SQLITE-connection with JDBC doesn't work (SQLite only supports TYPE_FORWARD_ONLY Cursors).

Seems to me we are looking for a special Windows-bug here.

I will change the titel to set this to SQLite and ODBC
Comment 16 Max Fritzler 2020-03-12 16:46:56 UTC
I just confirmed this on a second Windows machine, with a fresh install of LibreOffice 6.4, the current released version.
Comment 17 Xisco Faulí 2020-11-18 15:22:08 UTC
Hello Max Fritzler,
Could you please try to reproduce it with the latest version of LibreOffice from https://www.libreoffice.org/download/libreoffice-fresh/ ?
I have set the bug's status to 'NEEDINFO'. Please change it back to 'UNCONFIRMED' if the bug is still present in the latest version.
Comment 18 Max Fritzler 2020-12-06 14:41:45 UTC
As requested by Xisco Faulí, I upgraded to 7.0.3.1 and reran the test program.  The bug is still present.  The output of the test is still as shown in the above comments.

Please note.  Pretty much anyone can run this test.  Just download the attachments and run the TestEmoji macro.  The macro tells you which table to look in for the output, and the rows in the table tell you what to expect.
Comment 19 Mike Kaganski 2024-07-22 11:50:01 UTC
I took a look at the sample you provided.

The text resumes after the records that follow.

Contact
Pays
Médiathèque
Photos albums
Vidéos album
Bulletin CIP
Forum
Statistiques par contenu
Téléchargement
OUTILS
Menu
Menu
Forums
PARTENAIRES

The 'comments' database reports UTF-8 encoding, seen using this SQL directly:

 PRAGMA encoding;

And if the connection is configured to use UTF-8 - as you indicated in attachment 158510 [details] - then LibreOffice will use that encoding in its calls. It definitely happens, e.g., in OStatement_Base::execute [1].

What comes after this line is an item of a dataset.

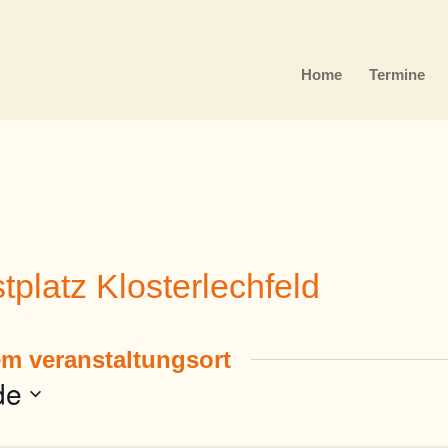
Home
Termine
stplatz Klosterlechfeld
em veranstaltungsort
de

The question is: is this correct? I fail to find a definite statement on what encoding the SQLCHAR arguments are expected to use. I found a random answer on StackOverflow [2], which seems to indicate that yes, the encoding should be "system", not the one from the database. But still, that's not an authoritative answer. If it's true, then indeed we have a bug. If not, then we can avoid excessive complexity.

By the way: it's an impressive job that you did here!

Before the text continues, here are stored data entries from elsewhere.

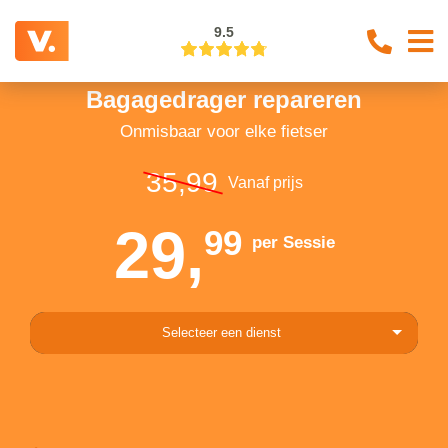
9.5
Bagagedrager repareren
Onmisbaar voor elke fietser
35,99
Vanaf prijs
29,
99
per Sessie
Selecteer een dienst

[1] https://opengrok.libreoffice.org/xref/core/connectivity/source/drivers/odbc/OStatement.cxx?r=4d97239b#311
[2] https://stackoverflow.com/a/6587447/1397376
Comment 20 Commit Notification 2024-07-27 12:11:36 UTC
Mike Kaganski committed a patch related to this issue.
It has been pushed to "master":

https://git.libreoffice.org/core/commit/5ed1415d1cf03a3d671ebd11582dfaa90f1168bd

tdf#68676, tdf#131238: implement and use Unicode ODBC functions on Windows

It will be available in 25.2.0.

The patch should be included in the daily builds available at
https://dev-builds.libreoffice.org/daily/ in the next 24-48 hours. More
information about daily builds can be found at:
https://wiki.documentfoundation.org/Testing_Daily_Builds

Affected users are encouraged to test the fix and report feedback.